It struck Dame as particularly cruel that West End Fertility offered, among other magazines, Today’s Parent as reading material in its waiting room. As she flipped through the pages, the glossy images of young families smiling and celebrating their good fortune left her feeling vaguely nauseous. Dame dropped the periodical back on the table in front of her and selected the safety of National Geographic instead. When she opened the magazine to a picture of a gorilla piggybacking its infant, she whapped the cover shut again.
After a small forever, she heard her name called. She spent another ten minutes sitting in the examination room, breathing in the faint menace of rubbing alcohol, and facing the narrow bed with its cruel metal stirrups. The last few months came back to her in flashes of banal horror: blood tests, hormone injections, follicular growth evaluations, the cold jizz of ultrasound gel.
Next to the bed was a cabinet, newly plastered with a constellation of cartoon stickers. The messy evidence of children. Dame hoped it was a good sign.
Eventually, the door swung open and the doctor came in carrying a clipboard. He was in his early sixties, with sad, penetrating eyes and wavy hair combed away from his forehead.
“Good morning, Dame,” he said. “Hope we didn’t keep you waiting too long.”
“Not at all.” Maybe if she kept the conversation buoyant, he’d have no other choice but to deliver good news. “Gave me a chance to admire the new artwork.”
The doctor turned and looked at the mess stuck to the cabinet. “My wife’s a pediatrician,” he said. “She uses the office sometimes.”
“You two really have the market cornered” — Dame kept treading water — “manufacture, maintenance, repair …”
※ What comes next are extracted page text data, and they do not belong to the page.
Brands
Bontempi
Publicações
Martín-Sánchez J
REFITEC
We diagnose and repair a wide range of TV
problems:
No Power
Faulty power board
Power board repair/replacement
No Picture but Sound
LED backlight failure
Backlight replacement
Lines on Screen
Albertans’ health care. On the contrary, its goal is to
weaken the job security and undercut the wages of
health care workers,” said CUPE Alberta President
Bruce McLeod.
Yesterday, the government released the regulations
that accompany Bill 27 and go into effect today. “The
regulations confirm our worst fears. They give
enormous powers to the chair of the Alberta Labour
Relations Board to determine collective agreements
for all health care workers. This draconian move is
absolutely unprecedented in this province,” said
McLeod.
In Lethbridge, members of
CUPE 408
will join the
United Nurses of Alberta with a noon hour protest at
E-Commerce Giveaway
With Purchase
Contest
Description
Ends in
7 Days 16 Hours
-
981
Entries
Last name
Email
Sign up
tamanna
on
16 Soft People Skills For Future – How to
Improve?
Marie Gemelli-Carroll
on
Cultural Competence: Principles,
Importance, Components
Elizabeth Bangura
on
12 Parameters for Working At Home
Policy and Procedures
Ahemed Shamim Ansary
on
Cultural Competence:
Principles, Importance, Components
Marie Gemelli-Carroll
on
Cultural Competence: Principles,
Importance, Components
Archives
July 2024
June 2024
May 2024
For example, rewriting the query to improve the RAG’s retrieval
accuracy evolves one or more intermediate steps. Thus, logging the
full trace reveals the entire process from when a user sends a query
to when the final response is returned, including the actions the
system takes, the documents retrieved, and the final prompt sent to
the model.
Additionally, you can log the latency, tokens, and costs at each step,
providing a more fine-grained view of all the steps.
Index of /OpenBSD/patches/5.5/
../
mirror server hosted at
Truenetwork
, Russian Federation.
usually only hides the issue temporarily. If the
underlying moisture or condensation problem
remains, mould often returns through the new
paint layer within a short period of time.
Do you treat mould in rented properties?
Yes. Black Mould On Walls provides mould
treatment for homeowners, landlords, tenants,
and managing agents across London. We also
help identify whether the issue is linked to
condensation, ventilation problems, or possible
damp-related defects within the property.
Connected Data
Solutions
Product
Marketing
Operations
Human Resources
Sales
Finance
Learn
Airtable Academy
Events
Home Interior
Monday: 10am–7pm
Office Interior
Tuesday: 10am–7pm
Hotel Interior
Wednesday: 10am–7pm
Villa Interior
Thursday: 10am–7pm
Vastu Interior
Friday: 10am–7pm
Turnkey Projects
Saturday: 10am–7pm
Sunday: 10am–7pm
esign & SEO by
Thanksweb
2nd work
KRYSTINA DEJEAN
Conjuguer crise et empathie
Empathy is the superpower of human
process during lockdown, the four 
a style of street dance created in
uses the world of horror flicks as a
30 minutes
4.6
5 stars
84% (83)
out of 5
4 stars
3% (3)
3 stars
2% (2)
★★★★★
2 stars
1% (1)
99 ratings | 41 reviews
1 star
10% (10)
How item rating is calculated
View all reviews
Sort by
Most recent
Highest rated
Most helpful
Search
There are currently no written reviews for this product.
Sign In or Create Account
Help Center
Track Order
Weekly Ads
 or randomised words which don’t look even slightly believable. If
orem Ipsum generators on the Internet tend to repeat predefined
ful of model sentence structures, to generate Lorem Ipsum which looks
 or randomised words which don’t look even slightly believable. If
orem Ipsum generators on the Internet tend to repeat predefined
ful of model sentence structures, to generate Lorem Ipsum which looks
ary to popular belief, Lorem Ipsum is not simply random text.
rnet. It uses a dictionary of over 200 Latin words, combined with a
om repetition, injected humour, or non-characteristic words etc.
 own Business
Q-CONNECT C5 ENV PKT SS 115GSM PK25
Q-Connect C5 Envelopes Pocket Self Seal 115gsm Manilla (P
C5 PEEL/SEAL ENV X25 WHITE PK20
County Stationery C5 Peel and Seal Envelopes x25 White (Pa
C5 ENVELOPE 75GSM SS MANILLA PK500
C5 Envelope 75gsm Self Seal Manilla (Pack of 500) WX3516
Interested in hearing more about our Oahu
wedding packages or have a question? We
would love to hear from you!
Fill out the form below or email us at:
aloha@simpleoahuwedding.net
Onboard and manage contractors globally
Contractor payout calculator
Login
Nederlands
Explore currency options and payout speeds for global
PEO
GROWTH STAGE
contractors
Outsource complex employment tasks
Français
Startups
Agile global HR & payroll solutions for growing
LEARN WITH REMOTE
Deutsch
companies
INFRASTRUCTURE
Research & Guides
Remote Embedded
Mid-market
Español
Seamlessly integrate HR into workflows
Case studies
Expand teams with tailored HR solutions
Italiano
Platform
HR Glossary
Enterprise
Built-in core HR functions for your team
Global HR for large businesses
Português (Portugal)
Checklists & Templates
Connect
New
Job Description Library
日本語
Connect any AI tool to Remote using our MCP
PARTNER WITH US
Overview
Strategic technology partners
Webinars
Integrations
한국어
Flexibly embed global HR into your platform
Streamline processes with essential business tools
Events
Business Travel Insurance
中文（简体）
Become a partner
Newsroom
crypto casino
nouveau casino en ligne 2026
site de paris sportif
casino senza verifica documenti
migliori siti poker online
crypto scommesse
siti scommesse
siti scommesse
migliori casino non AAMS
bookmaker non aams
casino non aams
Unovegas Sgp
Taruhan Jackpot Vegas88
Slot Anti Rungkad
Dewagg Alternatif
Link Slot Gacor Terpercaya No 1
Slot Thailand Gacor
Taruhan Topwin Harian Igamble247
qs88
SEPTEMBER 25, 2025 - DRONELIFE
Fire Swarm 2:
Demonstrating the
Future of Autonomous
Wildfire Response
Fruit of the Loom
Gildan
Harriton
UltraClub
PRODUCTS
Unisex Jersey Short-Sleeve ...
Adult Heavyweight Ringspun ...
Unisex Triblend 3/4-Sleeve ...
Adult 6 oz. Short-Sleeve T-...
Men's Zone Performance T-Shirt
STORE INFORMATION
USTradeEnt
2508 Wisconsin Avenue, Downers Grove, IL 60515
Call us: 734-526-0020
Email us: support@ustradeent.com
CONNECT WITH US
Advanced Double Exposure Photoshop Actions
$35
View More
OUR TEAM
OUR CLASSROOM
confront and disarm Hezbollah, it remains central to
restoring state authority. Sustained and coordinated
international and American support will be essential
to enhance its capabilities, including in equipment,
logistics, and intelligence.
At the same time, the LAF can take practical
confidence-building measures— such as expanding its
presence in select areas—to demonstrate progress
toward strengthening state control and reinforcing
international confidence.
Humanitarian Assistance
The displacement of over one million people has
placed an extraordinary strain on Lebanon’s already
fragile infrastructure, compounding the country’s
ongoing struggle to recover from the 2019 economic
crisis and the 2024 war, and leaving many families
He gave a small, unconvincing smile and cleared his throat. In the instant he looked down at his notes, Dame could see the truth in his eyes.
“So,” he said, “I’m afraid it looks like this most recent transfer didn’t work —”
She felt herself slip beneath the surface and sink into the familiar abyss.
“— and as this was your last viable egg, I think it might be a good time to reassess your current situation.”
“My current situation?”
“Well, you’re” — the doctor lifted a page on his clipboard — “thirty-six years old. You’ve had three miscarriages. Five failed transfers. You’ve listed your marital status as separated —”
“Divorced,” she corrected him. “And?”
“And, maybe it’s time to start considering alternative options.”
“I thought this was the alternative option.”
“I mean options besides in vitro fertilization.” He paused for a moment. “There are a number of very credible adoption agencies in the city, and I think —”
Dame shook her head.
“Look, this is an expensive process. You’ve already spent thousands of dollars, and there are no guarantees.”
She adjusted her glasses. “Are there ever?”
“I know it seems unfair.” The doctor crossed his arms. “After everything you’ve been through, it must seem like the universe owes you a child.”
But as Dame stared at the half-peeled Spider-Man sticker clinging to the cabinet, she knew her doctor had got it wrong. The universe didn’t owe her a child; if anything, it was the other way around.